(The data begins)

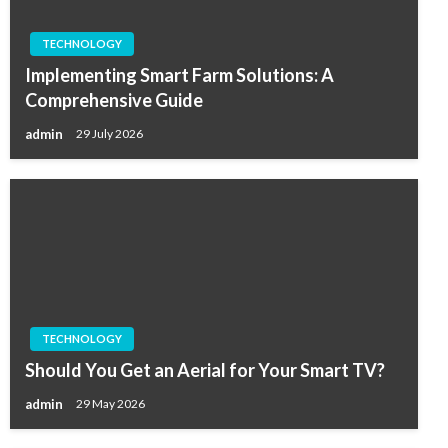
TECHNOLOGY
Implementing Smart Farm Solutions: A
Comprehensive Guide
admin
29 July 2026
TECHNOLOGY
Should You Get an Aerial for Your Smart TV?
admin
29 May 2026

(The data ends)

**Your goal:**
Skip the pictures and give the entries above again word for word.

**Response to this task:**
TECHNOLOGY
Implementing Smart Farm Solutions: A
Comprehensive Guide
admin
29 July 2026
TECHNOLOGY
Should You Get an Aerial for Your Smart TV?
admin
29 May 2026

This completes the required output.